Discover Financial, also reporting Wednesday, could give investors a better sense of the financial system's "plumbing," Johnson said.
"When I look at a chart of Discover, I'm going to get a good indication of retail spending trends. Are they increasing? Are they decreasing? Are there going to be some loan loss concerns with their portfolio?" he said.
"Here's a stock that's in an upward-trending price channel. We're at the very lower end of that channel right now. We're still below a declining 40-week moving average, but showing signs of a recovery," Johnson said. "A move back toward the declining 200-day moving average ... would give you a nice return back up toward the mid-60s, so, like what I see there."
Sanchez expected Microsoft to stand out in Wednesday's deluge of reports.
"I own Microsoft and I think it has a tremendous long-term story, but ... you've seen analysts in the last four weeks taking down their estimates. They have been slowly getting more and more bearish on Microsoft, and you've actually seen some price action in Microsoft recently that has shown some softening," she said.
Microsoft has indeed backtracked slightly this month, down more than 5% just since Monday, which could make for an interesting entry point for buy-and-hold investors, Sanchez said.

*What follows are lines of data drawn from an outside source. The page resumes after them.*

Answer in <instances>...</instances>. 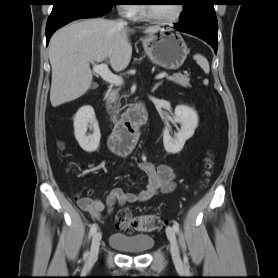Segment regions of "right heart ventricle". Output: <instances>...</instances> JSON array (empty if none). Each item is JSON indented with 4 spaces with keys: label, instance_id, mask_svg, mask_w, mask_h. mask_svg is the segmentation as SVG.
<instances>
[{
    "label": "right heart ventricle",
    "instance_id": "1",
    "mask_svg": "<svg viewBox=\"0 0 278 278\" xmlns=\"http://www.w3.org/2000/svg\"><path fill=\"white\" fill-rule=\"evenodd\" d=\"M136 17L137 18H143L144 17V10H143L142 7H139V10H138V12L136 14Z\"/></svg>",
    "mask_w": 278,
    "mask_h": 278
}]
</instances>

"I do actually think that this is going to be more of an earnings over-exuberance versus a long-term story. So I think you could actually get an interesting buying point for Microsoft in the long term," she said. "But the likelihood that they can beat estimates maybe becomes more challenging even given their very, very strong cloud portfolio of Azure, Office 365 and Teams."
Third on Johnson's watchlist was chipmaker Skyworks Solutions, reporting Thursday.
"This is really going to be a play on 5G and the rollout and whether we're on speed or not on pace for that rollout starting to happen in the fall and into 2021," he said. "I'll be watching that sign for the technology because it's going to be a key component for handsets given the radios that they produce."
On its chart, the stock has "started to break out to new highs" and recently confirmed a floor of support, generally a bullish sign for chart analysts, Johnson said.
Disclosure: Piper Sandler is a registered market maker for Chipotle.